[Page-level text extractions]
★ ★ ★ ★ ★ ★ ★
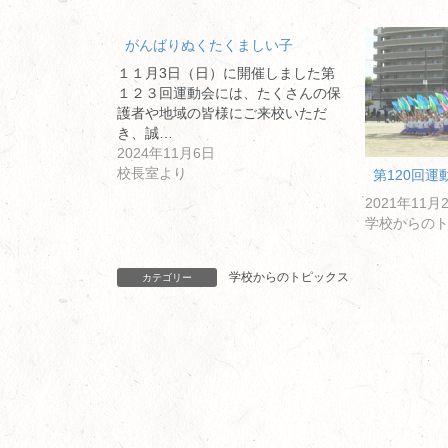
がんばりぬくたくましい子
１１月3日（日）に開催しました第
１２３回運動会には、たくさんの保
護者や地域の皆様にご来校いただ
き、誠…
2024年11月6日
校長室より
第120回運
2021年11月
学校からの
学校からのトピックス
カテゴリー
★ ★ ★ ★ ★ ★ ★
**Work required:** With the pictures set aside, please write out all of the records above exactly.

**Response to the task:**
がんばりぬくたくましい子
１１月3日（日）に開催しました第
１２３回運動会には、たくさんの保
護者や地域の皆様にご来校いただ
き、誠…
2024年11月6日
校長室より
第120回運
2021年11月
学校からの
学校からのトピックス
カテゴリー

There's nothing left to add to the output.